▶ [What to do]:
Copy out all the lines in the records that include the word "Windows".

··········

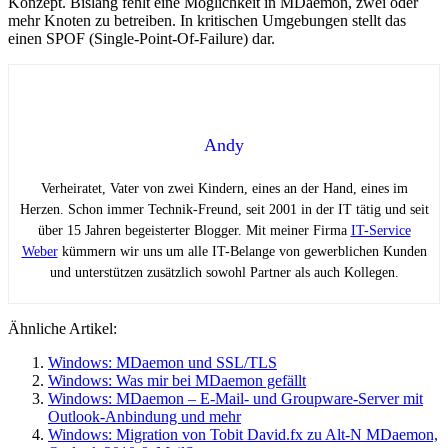
Konzept. Bislang fehlt eine Möglichkeit in MDaemon, zwei oder
mehr Knoten zu betreiben. In kritischen Umgebungen stellt das
einen SPOF (Single-Point-Of-Failure) dar.
Andy
Verheiratet, Vater von zwei Kindern, eines an der Hand, eines im
Herzen. Schon immer Technik-Freund, seit 2001 in der IT tätig und seit
über 15 Jahren begeisterter Blogger. Mit meiner Firma
IT-Service
Weber
kümmern wir uns um alle IT-Belange von gewerblichen Kunden
und unterstützen zusätzlich sowohl Partner als auch Kollegen.
Ähnliche Artikel:
Windows: MDaemon und SSL/TLS
Windows: Was mir bei MDaemon gefällt
Windows: MDaemon – E-Mail- und Groupware-Server mit
Outlook-Anbindung und mehr
Windows: Migration von Tobit David.fx zu Alt-N MDaemon,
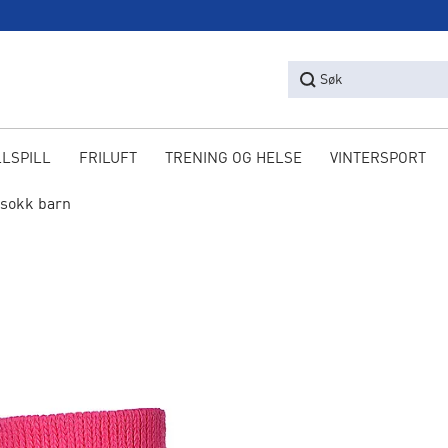
Søk
LLSPILL
FRILUFT
TRENING OG HELSE
VINTERSPORT
lsokk barn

··········

▶ [Task result]:
Windows: MDaemon und SSL/TLS
Windows: Was mir bei MDaemon gefällt
Windows: MDaemon – E-Mail- und Groupware-Server mit
Windows: Migration von Tobit David.fx zu Alt-N MDaemon,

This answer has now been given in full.